### Exercise details
Among the records, which lines include "nicht"? List them.

Data extract section start

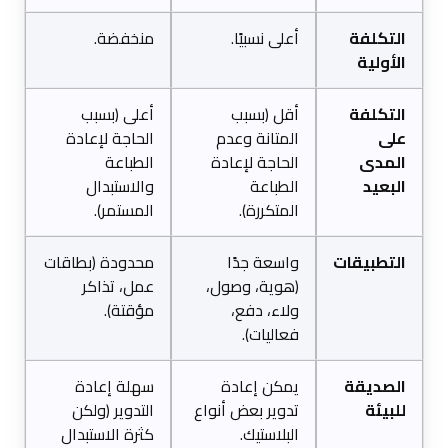
التكلفة
أعلى نسبيًا.
منخفضة.
الأولية
التكلفة
أقل (بسبب
أعلى (بسبب
على
المتانة وعدم
الحاجة لإعادة
المدى
الحاجة لإعادة
الطباعة
البعيد
الطباعة
والاستبدال
المتكررة).
المستمر).
التطبيقات
واسعة جدًا
محدودة (بطاقات
(هوية، وصول،
عمل، تذاكر
ولاء، دفع،
مؤقتة).
فعاليات).
الصديقة
يمكن إعادة
سهلة إعادة
للبيئة
تدوير بعض أنواع
التدوير (ولكن
البلاستيك.
كثرة الاستبدال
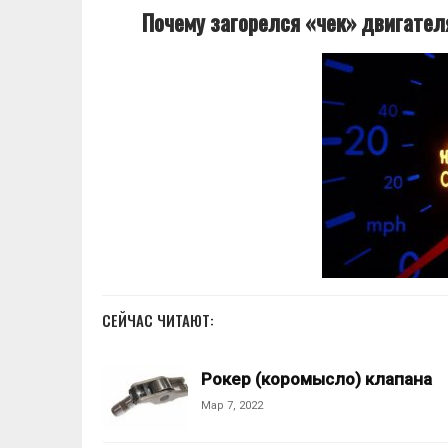
Почему загорелся «чек» двигател
СЕЙЧАС ЧИТАЮТ:
Рокер (коромысло) клапана
Мар 7, 2022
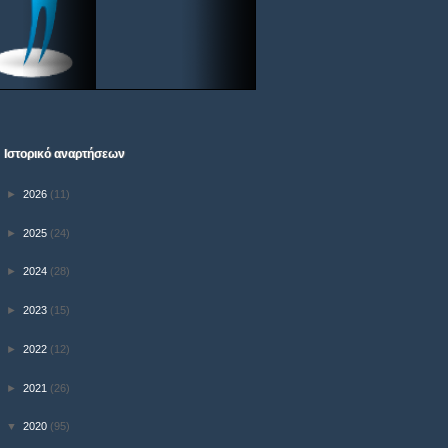
Ιστορικό αναρτήσεων
►
2026
(11)
►
2025
(24)
►
2024
(28)
►
2023
(15)
►
2022
(12)
►
2021
(26)
▼
2020
(95)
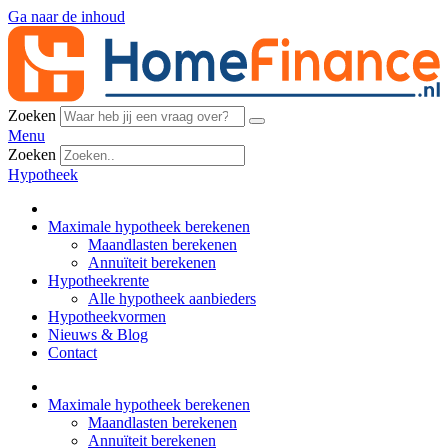
Ga naar de inhoud
Zoeken
Menu
Zoeken
Hypotheek
Maximale hypotheek berekenen
Maandlasten berekenen
Annuïteit berekenen
Hypotheekrente
Alle hypotheek aanbieders
Hypotheekvormen
Nieuws & Blog
Contact
Maximale hypotheek berekenen
Maandlasten berekenen
Annuïteit berekenen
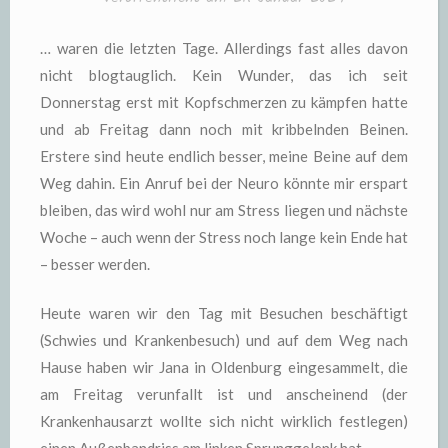
… waren die letzten Tage. Allerdings fast alles davon
nicht blogtauglich. Kein Wunder, das ich seit
Donnerstag erst mit Kopfschmerzen zu kämpfen hatte
und ab Freitag dann noch mit kribbelnden Beinen.
Erstere sind heute endlich besser, meine Beine auf dem
Weg dahin. Ein Anruf bei der Neuro könnte mir erspart
bleiben, das wird wohl nur am Stress liegen und nächste
Woche – auch wenn der Stress noch lange kein Ende hat
– besser werden.
Heute waren wir den Tag mit Besuchen beschäftigt
(Schwies und Krankenbesuch) und auf dem Weg nach
Hause haben wir Jana in Oldenburg eingesammelt, die
am Freitag verunfallt ist und anscheinend (der
Krankenhausarzt wollte sich nicht wirklich festlegen)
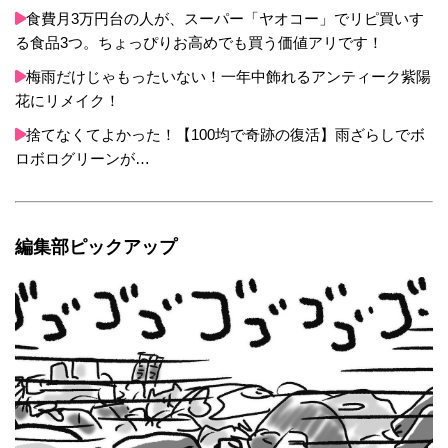
も簡単！ 結束バンドを使用したのでガンガン差し
食費月3万円台の人が、スーパー「ヤオコー」でリピ買いす
込んでも取れなし ホコリがついたら外して洗えま
る食品3つ。ちょっぴりお高めでも買う価値アリです！
す
梅雨だけじゃもったいない！一年中飾れるアンティーク紫陽
花にリメイク！
捨てなくてよかった！【100均で奇跡の復活】雨ざらしでボ
ロボログリーンが…
編集部ピックアップ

Data extract section end

### Result
nicht blogtauglich. Kein Wunder, das ich seit
Krankenhausarzt wollte sich nicht wirklich festlegen)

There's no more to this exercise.